The first step in growing alpine strawberries is locating a source for seeds. Some mail-order companies carry them (try William Dam Seeds or Richters Herbs), and I recently lucked into a packet on a Thompson & Morgan rack in Canadian Tire. Most varieties are supposed to be pretty similar; 'Mignonette' is said to have the best flavour, 'Alexandria' is supposed to have somewhat larger berries with better yields, and several varieties have white or yellow berries that are supposed to fool thieving birds. 'Temptation' is a seed-grown strawberry that is frequently available, but I don't think it is a true alpine strawberry.

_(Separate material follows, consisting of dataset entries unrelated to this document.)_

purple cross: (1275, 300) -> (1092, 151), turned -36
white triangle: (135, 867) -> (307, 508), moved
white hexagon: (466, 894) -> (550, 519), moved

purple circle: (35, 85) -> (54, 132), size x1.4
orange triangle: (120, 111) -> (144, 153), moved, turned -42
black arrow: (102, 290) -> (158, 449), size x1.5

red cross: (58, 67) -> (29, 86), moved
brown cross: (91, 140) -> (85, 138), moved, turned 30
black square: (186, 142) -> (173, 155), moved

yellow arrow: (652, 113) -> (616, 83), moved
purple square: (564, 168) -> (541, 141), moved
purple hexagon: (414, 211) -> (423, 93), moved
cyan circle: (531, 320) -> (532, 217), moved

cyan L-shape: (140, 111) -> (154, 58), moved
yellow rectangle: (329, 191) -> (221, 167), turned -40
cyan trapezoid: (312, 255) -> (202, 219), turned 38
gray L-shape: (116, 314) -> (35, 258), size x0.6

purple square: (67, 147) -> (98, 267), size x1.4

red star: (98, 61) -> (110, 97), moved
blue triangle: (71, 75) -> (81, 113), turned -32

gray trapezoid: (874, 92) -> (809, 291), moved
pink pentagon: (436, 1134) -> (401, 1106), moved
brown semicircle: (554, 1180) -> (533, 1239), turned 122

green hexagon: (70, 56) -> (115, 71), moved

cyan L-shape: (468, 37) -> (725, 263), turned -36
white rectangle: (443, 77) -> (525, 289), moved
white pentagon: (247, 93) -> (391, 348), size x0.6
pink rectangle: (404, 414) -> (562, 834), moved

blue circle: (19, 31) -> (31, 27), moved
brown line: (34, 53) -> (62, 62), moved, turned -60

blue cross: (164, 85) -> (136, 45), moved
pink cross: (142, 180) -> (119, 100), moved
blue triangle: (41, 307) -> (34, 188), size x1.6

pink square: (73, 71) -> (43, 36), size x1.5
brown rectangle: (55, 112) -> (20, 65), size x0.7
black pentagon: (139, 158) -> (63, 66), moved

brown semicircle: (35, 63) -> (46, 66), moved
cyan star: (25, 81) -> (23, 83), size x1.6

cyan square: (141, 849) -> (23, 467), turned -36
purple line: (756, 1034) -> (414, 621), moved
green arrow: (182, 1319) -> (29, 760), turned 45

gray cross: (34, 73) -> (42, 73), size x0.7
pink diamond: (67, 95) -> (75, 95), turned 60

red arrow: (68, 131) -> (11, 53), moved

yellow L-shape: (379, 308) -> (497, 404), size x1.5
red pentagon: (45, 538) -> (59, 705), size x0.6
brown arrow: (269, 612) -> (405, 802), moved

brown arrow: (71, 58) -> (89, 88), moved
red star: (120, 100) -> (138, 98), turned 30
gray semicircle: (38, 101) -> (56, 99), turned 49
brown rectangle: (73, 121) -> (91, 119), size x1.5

Sources differ on the best way to germinate alpine strawberry seeds, maybe because their usual germination rate is often no better than 60%. Some people chill the seeds before planting by placing them in a freezer for 3-4 weeks, others skip this step. I would follow the instructions included with the seeds for this. Seeds should be started very early - about 10 weeks before your local last frost date - but this gives you a good chance at harvesting some berries the first year. Sow the seeds indoors either on top of the soil or only lightly covered; they are very tiny. Germination may take up to a month, so be patient! Keep the soil moist at all times; placing your pots in a plastic bag can help with this.
After hardening them off, put the plants in the garden on your last frost date. Plants should probably be spaced about a foot apart for best production, and kept consistently moist. Alpine strawberries are perennials, and sources usually list them as hardy to zone 5, although some people claim they are hardy to zone 3. I think I've heard of people growing them here in Edmonton, but that might be wishful thinking. Northern gardeners should probably mulch them through the winter and save seeds in case they need to start again next year.